Of course, I wish Play-Doh (being swung in that bucket) got me that excited, too. More darling pictures at my brother's blog.

Tuesday, December 18, 2012

Tuesday Project Roundup: Christmas Joy And Christmas $!%*#

First the joy: Last week's kitty blanket tying party will make a lot of kitties warmer and happier this year.

And for the "oh shit" moment of the week: I'm making a rice wrap for my friend (but using buckwheat hulls as a filing instead, since rice can smell a little rice-y and he's sensitive to smells)...

...and I was opening up the buttonholes in the cover and sliced right through one. $%&! Good thing pillow coverss are easy to re-do.

Monday, December 17, 2012

IPHONE

This is what going from a first generation flip phone to an iPhone was like this weekend:

Dawning realization of the power I hold in my hand? Yes! Richard Strauss? Yes! If you need me I can be reached on my monolith. I mean smartphone. 

Friday, December 14, 2012

Friday Unrelated Information

1. The Discovery Channel has announced that they've captured footage of "a live giant squid in its natural habitat". We have to wait to tune in January 27th to see any shots, though.

2. In other science-y news, it's the birthday of of Danish astronomer Tycho Brahe.

3. And in decidedly non-science-y news, shamans have this to say about the new moon yesterday:
As the Moon increases from New to Full Moon, and as the days lengthen and bring more light at Solstice, we have the power of increase at our fingertips. Use it; ride the wave; harness it. On so many levels, we are being offered the portals, tools, and opportunities to tune in to unprecedented spiritual evolution.”

Thursday, December 13, 2012

Space!

I love anything from the Hubble Telescope, but this is pretty amazing: A new an hours-long infrared exposure at a section of the  Hubble Ultra Deep Field image has shown us perhaps the most distant galaxies we've ever seen. One of the group of seven is 13.3 billion light years away--meaning that these galaxies were around before Earth even existed


I mean....holy shit. Way to be mind-bogglingly vast and ancient, Universe. Way to be clever hairless ape and figure this out, humans.
More information and better pictures are right here at Bad Astronomy.

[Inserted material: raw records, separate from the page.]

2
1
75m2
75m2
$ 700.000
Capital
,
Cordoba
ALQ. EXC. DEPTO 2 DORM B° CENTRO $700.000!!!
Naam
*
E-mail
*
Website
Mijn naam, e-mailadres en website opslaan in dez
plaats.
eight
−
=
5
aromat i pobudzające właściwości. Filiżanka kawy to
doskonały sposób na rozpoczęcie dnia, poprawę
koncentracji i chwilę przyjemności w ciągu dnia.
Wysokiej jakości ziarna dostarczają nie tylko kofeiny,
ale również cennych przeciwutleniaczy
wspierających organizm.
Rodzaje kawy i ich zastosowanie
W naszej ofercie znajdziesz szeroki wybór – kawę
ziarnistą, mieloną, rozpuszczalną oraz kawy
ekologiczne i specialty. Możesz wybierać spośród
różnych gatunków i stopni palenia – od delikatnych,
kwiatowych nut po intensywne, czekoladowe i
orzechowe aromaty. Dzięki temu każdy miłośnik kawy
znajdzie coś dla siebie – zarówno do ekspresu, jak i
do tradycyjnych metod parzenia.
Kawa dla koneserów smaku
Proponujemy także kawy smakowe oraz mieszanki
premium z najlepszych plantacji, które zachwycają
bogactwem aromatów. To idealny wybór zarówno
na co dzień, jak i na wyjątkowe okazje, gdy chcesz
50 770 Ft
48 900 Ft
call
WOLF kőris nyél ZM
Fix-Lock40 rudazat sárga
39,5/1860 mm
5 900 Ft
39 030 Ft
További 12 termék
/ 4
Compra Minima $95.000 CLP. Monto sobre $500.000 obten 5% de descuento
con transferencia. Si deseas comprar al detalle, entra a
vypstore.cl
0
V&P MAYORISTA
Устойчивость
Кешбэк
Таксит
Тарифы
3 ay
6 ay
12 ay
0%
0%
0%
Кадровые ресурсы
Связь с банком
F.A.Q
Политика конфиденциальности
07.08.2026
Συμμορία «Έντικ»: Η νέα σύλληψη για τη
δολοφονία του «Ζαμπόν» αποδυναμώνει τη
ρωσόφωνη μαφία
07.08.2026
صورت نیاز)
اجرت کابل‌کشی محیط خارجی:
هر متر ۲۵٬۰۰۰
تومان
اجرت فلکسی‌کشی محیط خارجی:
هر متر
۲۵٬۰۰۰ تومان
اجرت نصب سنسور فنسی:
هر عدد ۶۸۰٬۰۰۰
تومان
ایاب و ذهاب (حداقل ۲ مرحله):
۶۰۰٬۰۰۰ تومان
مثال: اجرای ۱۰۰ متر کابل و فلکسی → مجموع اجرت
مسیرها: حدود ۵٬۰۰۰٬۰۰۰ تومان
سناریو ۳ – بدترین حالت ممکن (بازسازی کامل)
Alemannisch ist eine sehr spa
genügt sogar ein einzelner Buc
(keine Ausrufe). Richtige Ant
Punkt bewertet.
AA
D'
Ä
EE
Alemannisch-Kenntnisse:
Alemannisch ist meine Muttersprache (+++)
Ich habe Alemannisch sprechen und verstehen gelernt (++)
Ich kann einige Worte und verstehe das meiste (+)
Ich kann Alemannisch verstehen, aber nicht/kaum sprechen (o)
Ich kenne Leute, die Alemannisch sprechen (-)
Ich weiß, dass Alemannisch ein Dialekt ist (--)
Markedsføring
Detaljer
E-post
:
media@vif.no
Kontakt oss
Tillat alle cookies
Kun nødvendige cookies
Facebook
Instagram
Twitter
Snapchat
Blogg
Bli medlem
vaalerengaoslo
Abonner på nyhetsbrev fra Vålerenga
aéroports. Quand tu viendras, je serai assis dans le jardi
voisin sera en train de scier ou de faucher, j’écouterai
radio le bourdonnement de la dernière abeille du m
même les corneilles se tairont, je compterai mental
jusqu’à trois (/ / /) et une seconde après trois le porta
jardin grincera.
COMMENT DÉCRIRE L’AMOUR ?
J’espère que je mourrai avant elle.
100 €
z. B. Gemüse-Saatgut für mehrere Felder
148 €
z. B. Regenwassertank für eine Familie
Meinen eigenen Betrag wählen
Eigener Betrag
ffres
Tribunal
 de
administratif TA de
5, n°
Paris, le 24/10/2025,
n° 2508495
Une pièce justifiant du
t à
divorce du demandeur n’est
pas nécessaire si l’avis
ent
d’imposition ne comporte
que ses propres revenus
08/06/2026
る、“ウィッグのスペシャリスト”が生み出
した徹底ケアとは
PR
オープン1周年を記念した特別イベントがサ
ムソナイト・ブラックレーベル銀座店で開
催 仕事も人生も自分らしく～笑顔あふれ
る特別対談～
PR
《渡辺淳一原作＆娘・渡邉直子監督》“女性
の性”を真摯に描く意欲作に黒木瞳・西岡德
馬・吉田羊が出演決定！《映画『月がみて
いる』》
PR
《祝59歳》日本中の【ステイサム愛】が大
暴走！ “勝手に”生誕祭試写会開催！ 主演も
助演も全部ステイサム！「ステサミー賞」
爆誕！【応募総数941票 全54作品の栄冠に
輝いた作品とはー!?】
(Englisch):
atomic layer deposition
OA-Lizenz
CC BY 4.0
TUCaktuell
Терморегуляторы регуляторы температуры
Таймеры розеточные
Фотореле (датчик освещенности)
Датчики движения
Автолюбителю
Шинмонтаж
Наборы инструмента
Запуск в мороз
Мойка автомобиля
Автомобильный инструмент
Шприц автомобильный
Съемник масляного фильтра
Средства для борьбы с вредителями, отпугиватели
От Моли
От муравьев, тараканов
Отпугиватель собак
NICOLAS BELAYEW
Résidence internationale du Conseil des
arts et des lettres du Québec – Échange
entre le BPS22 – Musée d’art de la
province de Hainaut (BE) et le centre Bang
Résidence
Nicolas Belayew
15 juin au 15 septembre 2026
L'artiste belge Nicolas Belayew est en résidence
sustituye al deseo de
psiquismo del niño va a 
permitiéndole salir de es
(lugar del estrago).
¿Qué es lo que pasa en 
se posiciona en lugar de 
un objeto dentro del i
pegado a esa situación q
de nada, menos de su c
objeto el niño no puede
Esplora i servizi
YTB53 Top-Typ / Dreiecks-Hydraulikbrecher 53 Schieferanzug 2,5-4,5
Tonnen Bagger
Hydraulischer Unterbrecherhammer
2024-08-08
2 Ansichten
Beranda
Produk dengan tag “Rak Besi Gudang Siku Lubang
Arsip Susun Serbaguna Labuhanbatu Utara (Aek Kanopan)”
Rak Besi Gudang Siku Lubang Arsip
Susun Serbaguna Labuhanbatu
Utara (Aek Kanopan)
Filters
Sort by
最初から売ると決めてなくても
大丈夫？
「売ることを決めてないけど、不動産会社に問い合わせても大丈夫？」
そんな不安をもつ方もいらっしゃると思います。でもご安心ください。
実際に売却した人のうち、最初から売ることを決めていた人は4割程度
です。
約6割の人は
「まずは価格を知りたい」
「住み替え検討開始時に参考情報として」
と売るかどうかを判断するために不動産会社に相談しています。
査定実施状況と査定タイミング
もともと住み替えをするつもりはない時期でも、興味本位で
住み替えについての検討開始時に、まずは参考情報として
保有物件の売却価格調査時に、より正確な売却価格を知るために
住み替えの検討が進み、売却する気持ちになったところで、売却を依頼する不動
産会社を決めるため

Wednesday, December 12, 2012

12.12.12

Happy birthday to my sister-in-law Altair today! She's a gardener, a reader, a runner, a breadwinner, a hard worker, and a great mama to Skyler.

Her namesake!

Tuesday, December 11, 2012

Tuesday Project Roundup: Kitty Blankets

I spent my hiking time this past weekend getting ready for the Third Annual Kitty Blanket Tying Party at my house this Thursday (here's the first one in 2010). I ended up with seven fleece blankets ready to tie:

Seven isn't that many, but fortunately my mom has been cutting and fringing for a month so there will be blankets for all the kitties.

Monday, December 10, 2012

What I Have Today

I can tell you that it's Emily Dickinson's birthday today and that I did not go for a hike over the weekend, due to shopping and projects and snowing. I said this: 


And Emily said this: 

There's a certain Slant of light
There's a certain Slant of light,
Winter Afternoons—
That oppresses, like the Heft
Of Cathedral Tunes—

Heavenly Hurt, it gives us—
We can find no scar,
But internal difference,
Where the Meanings, are—

None may teach it—Any—
'Tis the Seal Despair—
An imperial affliction
Sent us of the Air—

When it comes, the Landscape listens—
Shadows—hold their breath—
When it goes, 'tis like the Distance
On the look of Death—

Friday, December 07, 2012

Friday Unrelated Information

1. I wanted to announce that I'd finally gotten a smartphone by posting from it (technology!) next week, but yesterday it was left on the porch when it shouldn't have been and now it's missing. I'll get a replacement next week, but I felt like Sad Christmas Grumpy Cat for a while: 

2. Of course, then I see the Atlantic's "Year in Photos 2012" and realize how much of the world had so many more problems than a missing package this year. 

3. And it's Pearl Harbor Day. Also a source of perspective.

Thursday, December 06, 2012

"Falling Leaves and Early Snow"

Here's the second half of a Kenneth Rexroth poem I've been saving for a while. It sounds almost Japanese to me, and what he's talking about could be a Japanese painting. Or, you know, today's weather. 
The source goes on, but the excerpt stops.